Lindsay Meagher is a mental health counsellor in Washington State and has been writing fanfic for nearly 40 years.
They work at a clinic in Seattle and offer their therapy services over video call to create a more “relaxed environment” for their patients, the majority of whom have autism, which Lindsay also has and can legally diagnose.
“It allows people to do therapy on their phones, in their car, in their living room, on a laptop sitting on the couch. It’s super chill.”
They explain that most of their patients are authors in some way. Even the ones that don’t do fanfic, their work is still a creative response to existing stories.
“I literally prescribe fanfic,” they said.
“One thing I’ve noticed is that a lot of people have an easier time with self-compassion if they’re writing fanfic. They will describe something they have been through as something the character is going through.
“This helps them understand their own situation, so it can be like a cheat code for unlocking self-compassion much better than traditional therapies do.”
Lindsay’s advice is rooted in personal success. After experiencing a trauma of their own, it was fanfic that helped them navigate it.
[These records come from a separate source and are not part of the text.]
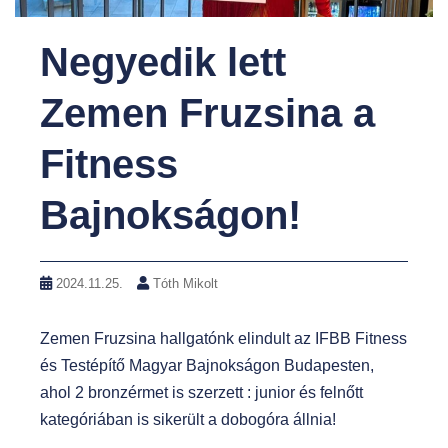
Negyedik lett
Zemen Fruzsina a
Fitness
Bajnokságon!
2024.11.25.
Tóth Mikolt
Zemen Fruzsina hallgatónk elindult az IFBB Fitness
és Testépítő Magyar Bajnokságon Budapesten,
ahol 2 bronzérmet is szerzett : junior és felnőtt
kategóriában is sikerült a dobogóra állnia!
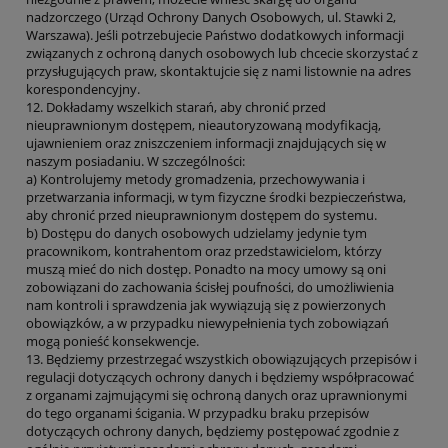
nadzorczego (Urząd Ochrony Danych Osobowych, ul. Stawki 2,
Warszawa). Jeśli potrzebujecie Państwo dodatkowych informacji
związanych z ochroną danych osobowych lub chcecie skorzystać z
przysługujących praw, skontaktujcie się z nami listownie na adres
korespondencyjny.
12. Dokładamy wszelkich starań, aby chronić przed
nieuprawnionym dostępem, nieautoryzowaną modyfikacją,
ujawnieniem oraz zniszczeniem informacji znajdujących się w
naszym posiadaniu. W szczególności:
a) Kontrolujemy metody gromadzenia, przechowywania i
przetwarzania informacji, w tym fizyczne środki bezpieczeństwa,
aby chronić przed nieuprawnionym dostępem do systemu.
b) Dostępu do danych osobowych udzielamy jedynie tym
pracownikom, kontrahentom oraz przedstawicielom, którzy
muszą mieć do nich dostęp. Ponadto na mocy umowy są oni
zobowiązani do zachowania ścisłej poufności, do umożliwienia
nam kontroli i sprawdzenia jak wywiązują się z powierzonych
obowiązków, a w przypadku niewypełnienia tych zobowiązań
mogą ponieść konsekwencje.
13. Będziemy przestrzegać wszystkich obowiązujących przepisów i
regulacji dotyczących ochrony danych i będziemy współpracować
z organami zajmującymi się ochroną danych oraz uprawnionymi
do tego organami ścigania. W przypadku braku przepisów
dotyczących ochrony danych, będziemy postępować zgodnie z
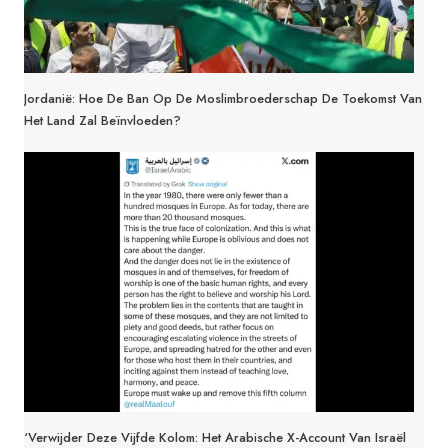
Jordanië: Hoe De Ban Op De Moslimbroederschap De Toekomst Van
Het Land Zal Beïnvloeden?
‘Verwijder Deze Vijfde Kolom: Het Arabische X-Account Van Israël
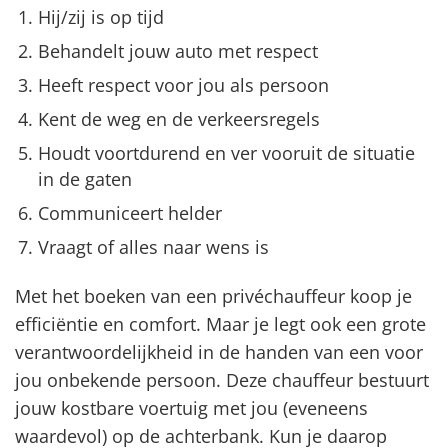
Hij/zij is op tijd
Behandelt jouw auto met respect
Heeft respect voor jou als persoon
Kent de weg en de verkeersregels
Houdt voortdurend en ver vooruit de situatie
in de gaten
Communiceert helder
Vraagt of alles naar wens is
Met het boeken van een privéchauffeur koop je
efficiëntie en comfort. Maar je legt ook een grote
verantwoordelijkheid in de handen van een voor
jou onbekende persoon. Deze chauffeur bestuurt
jouw kostbare voertuig met jou (eveneens
waardevol) op de achterbank. Kun je daarop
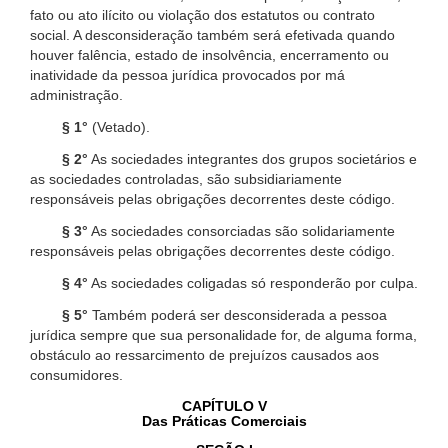
fato ou ato ilícito ou violação dos estatutos ou contrato
social. A desconsideração também será efetivada quando
houver falência, estado de insolvência, encerramento ou
inatividade da pessoa jurídica provocados por má
administração.
§ 1°
(Vetado).
§ 2°
As sociedades integrantes dos grupos societários e
as sociedades controladas, são subsidiariamente
responsáveis pelas obrigações decorrentes deste código.
§ 3°
As sociedades consorciadas são solidariamente
responsáveis pelas obrigações decorrentes deste código.
§ 4°
As sociedades coligadas só responderão por culpa.
§ 5°
Também poderá ser desconsiderada a pessoa
jurídica sempre que sua personalidade for, de alguma forma,
obstáculo ao ressarcimento de prejuízos causados aos
consumidores.
CAPÍTULO V
Das Práticas Comerciais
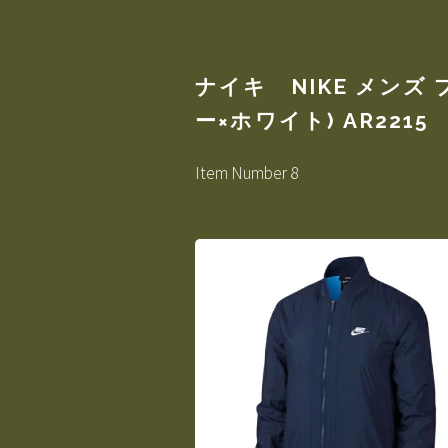
ナイキ NIKE メンズ
ー×ホワイト) AR2215
Item Number 8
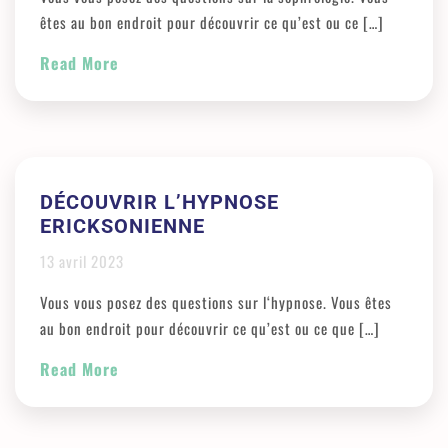
êtes au bon endroit pour découvrir ce qu’est ou ce […]
Read More
DÉCOUVRIR L’HYPNOSE
ERICKSONIENNE
13 avril 2023
Vous vous posez des questions sur l‘hypnose. Vous êtes
au bon endroit pour découvrir ce qu’est ou ce que […]
Read More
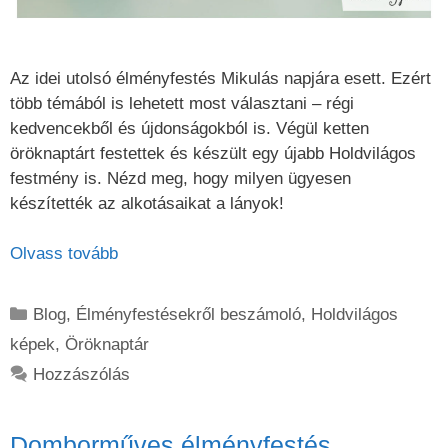
Az idei utolsó élményfestés Mikulás napjára esett. Ezért
több témából is lehetett most választani – régi
kedvencekből és újdonságokból is. Végül ketten
öröknaptárt festettek és készült egy újabb Holdvilágos
festmény is. Nézd meg, hogy milyen ügyesen
készítették az alkotásaikat a lányok!
Olvass tovább
Kategória
Blog
,
Élményfestésekről beszámoló
,
Holdvilágos
képek
,
Öröknaptár
Hozzászólás
Domborműves élményfestés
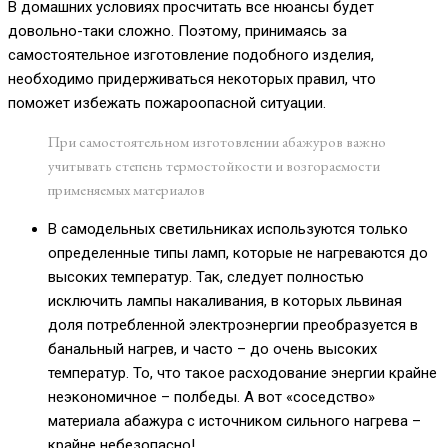
В домашних условиях просчитать все нюансы будет
довольно-таки сложно. Поэтому, принимаясь за
самостоятельное изготовление подобного изделия,
необходимо придерживаться некоторых правил, что
поможет избежать пожароопасной ситуации.
При самостоятельном изготовлении абажуров важно
учитывать степень термостойкости и возгораемости
применяемых материалов
В самодельных светильниках используются только
определенные типы ламп, которые не нагреваются до
высоких температур. Так, следует полностью
исключить лампы накаливания, в которых львиная
доля потребленной электроэнергии преобразуется в
банальный нагрев, и часто – до очень высоких
температур. То, что такое расходование энергии крайне
неэкономичное – полбеды. А вот «соседство»
материала абажура с источником сильного нагрева –
крайне небезопасно!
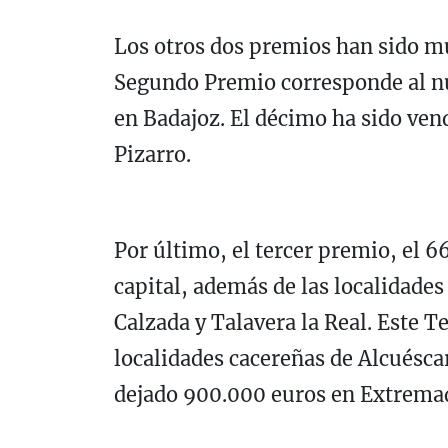
Los otros dos premios han sido m
Segundo Premio corresponde al n
en Badajoz. El décimo ha sido ven
Pizarro.
Por último, el tercer premio, el 
capital, además de las localidades
Calzada y Talavera la Real. Este 
localidades cacereñas de Alcuéscar
dejado 900.000 euros en Extrema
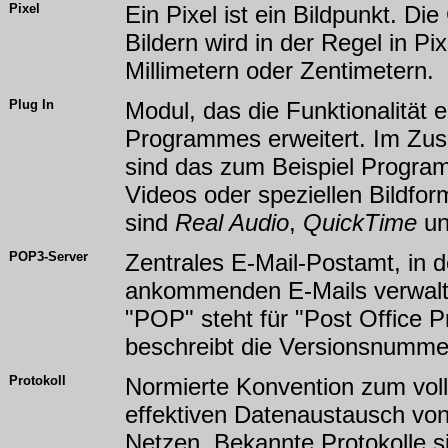
Pixel
Ein Pixel ist ein Bildpunkt. D
Bildern wird in der Regel in Pi
Millimetern oder Zentimetern.
Plug In
Modul, das die Funktionalität
Programmes erweitert. Im Z
sind das zum Beispiel Progr
Videos oder speziellen Bildfo
sind
Real Audio
,
QuickTime
u
POP3-Server
Zentrales E-Mail-Postamt, in d
ankommenden E-Mails verwalt
"POP" steht für "Post Office Pro
beschreibt die Versionsnumme
Protokoll
Normierte Konvention zum voll
effektiven Datenaustausch von
Netzen. Bekannte Protokolle 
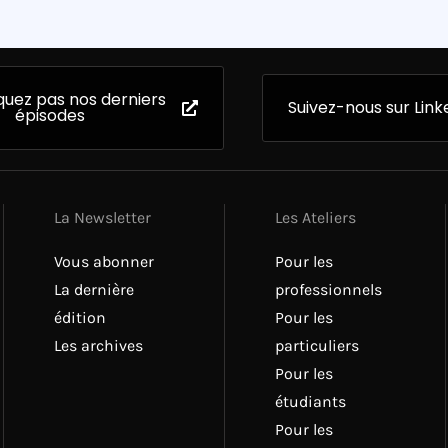
uez pas nos derniers
Suivez-nous sur Link
épisodes
La Newsletter
Les Ateliers
Vous abonner
Pour les
La dernière
professionnels
édition
Pour les
Les archives
particuliers
Pour les
étudiants
Pour les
They have a rare medical condition which often triggers a delusion that they themselves are fictional. On New Year’s Eve 2023, this manifested as a two-hour paralysis of fear after seeing the cat drawing on the front cover of the Japanese horror film ‘House’. But it’s thanks to fanfic that they no longer fear the drawing.
“My brother had to talk me down, and I had to call my psychiatrist,” they recalled.
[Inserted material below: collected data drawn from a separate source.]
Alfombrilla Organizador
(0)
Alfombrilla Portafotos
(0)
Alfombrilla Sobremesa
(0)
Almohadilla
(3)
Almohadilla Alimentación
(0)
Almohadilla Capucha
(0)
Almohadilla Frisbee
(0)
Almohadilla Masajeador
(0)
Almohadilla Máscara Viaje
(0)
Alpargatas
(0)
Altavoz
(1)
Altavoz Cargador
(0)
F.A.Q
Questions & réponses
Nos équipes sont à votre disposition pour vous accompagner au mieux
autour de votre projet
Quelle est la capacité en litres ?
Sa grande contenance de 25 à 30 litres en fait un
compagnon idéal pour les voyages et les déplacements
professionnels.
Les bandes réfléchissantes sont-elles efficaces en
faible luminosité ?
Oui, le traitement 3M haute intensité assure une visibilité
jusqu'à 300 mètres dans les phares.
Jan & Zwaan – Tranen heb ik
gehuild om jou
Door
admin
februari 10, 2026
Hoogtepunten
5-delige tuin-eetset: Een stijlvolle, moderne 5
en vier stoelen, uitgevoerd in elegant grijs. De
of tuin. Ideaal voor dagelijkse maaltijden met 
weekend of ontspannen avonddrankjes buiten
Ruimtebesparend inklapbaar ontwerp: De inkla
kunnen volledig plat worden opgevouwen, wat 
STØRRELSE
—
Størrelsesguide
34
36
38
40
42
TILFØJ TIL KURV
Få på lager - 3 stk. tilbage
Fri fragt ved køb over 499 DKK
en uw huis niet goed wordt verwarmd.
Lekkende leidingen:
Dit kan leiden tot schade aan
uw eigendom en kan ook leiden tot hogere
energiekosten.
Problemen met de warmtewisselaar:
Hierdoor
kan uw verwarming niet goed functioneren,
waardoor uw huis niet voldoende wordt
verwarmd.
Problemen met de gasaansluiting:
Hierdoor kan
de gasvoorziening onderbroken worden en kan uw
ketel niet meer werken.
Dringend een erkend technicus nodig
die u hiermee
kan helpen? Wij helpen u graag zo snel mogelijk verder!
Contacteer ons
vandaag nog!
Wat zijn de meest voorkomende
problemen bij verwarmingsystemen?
“There’s an anime that I love, and it has a character in it that looks almost exactly like that drawing of the cat,” they said, referring to Nine Tails from Naruto.
“Seeing that character in fanfics worked so well as exposure therapy. I’m not afraid of that character, so I’m not afraid of that cat anymore.”
With Lindsay now entering their fourth decade of fandom and Freya her second, both continue to heal through the power of rewriting narratives.
“Every time I have struggled, I have gone back to fanfiction,” Freya said.
“The characters I write about have grown up with me.”
For Lindsay, their life in practice has been to heal traumatised patients through creating, while confronting their own past through the same lens. They both act as inspiring reminders that when reality offers no closure, we have the power to rewrite our own.